I’ve been looking into the inner workings of neural networks and have some thoughts about them. First and foremost the technique of back propagation working at all is truly miraculous. This isn’t an accident of course, the functions used are painstakingly picked out so that this amazing back propagation can work. This puts a limitation on them that they have to be non-chaotic. It appears to be that non-chaotic functions as a group are something of a plateau, sort of like how linear functions are a plateau, but with a much harder to characterize set of capabilities and weaknesses. But one of them is that they’re inherently very easy to attack using white box techniques and the obvious defenses against those attacks, very much including the ones I’ve proposed before, are unlikely to work. Harumph.

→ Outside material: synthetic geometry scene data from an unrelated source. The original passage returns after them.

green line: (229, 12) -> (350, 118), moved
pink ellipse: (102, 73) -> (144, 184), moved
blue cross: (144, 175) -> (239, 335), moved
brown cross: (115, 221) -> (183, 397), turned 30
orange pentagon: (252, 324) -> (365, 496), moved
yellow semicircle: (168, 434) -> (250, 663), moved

To a first approximation the way to get deep neural networks to perform better is to fully embrace their non-chaotic nature. The most striking example of this is in LLMs whose big advance was to dispense with recursive state and just use attention. The problem with recursiveness isn’t that it’s less capable. It’s trivially more general so at first everyone naively assumed it was better. The problem is that recursiveness leads to exponentialness which leads to chaos and back propagation not working. This is a deep and insidious limitation, and trying to attack it head on tends to simply fail.

At this point you’re probably expecting me to give one weird trick which fixes this problem, and I will, but be forewarned that this just barely gets outside of non-chaos. It isn’t about to lead to AGI or anything.

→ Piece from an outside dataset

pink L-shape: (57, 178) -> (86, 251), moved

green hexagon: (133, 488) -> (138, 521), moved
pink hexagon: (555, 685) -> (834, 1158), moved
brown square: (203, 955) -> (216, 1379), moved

The trick is to apply the non-chaotic function iteratively with some kind of potentially chaos-inducing modification step thrown in between. Given how often chaos happens normally this is a low bar. The functions within deep neural networks are painstakingly chosen so that their second derivative is working to keep their first derivative under control at all times. All the chaos inducing functions have to do is let their second derivative’s freak flag fly.

LLMs do this by accident because they pick a word at a time and the act of committing to a next word is inherently chaotic. But they have a limitation that their chaoticism only comes out a little bit at a time so they have to think out loud to get anywhere. LLM performance may be improved by letting it run and once in a while interjecting that now is the time to put together a summary of all the points and themes currently in play and give the points and themes it intends to use in the upcoming section before it continues. Then in the end elide the notes. In addition to letting it think out loud this also hacks around context window problems because information from earlier can get carried forward in the summaries. This is very much in the vein of standard issue LLM hackery and has a fairly high chance of working. It also may be useful writing advice to humans whose brains happen to be made out of neural networks.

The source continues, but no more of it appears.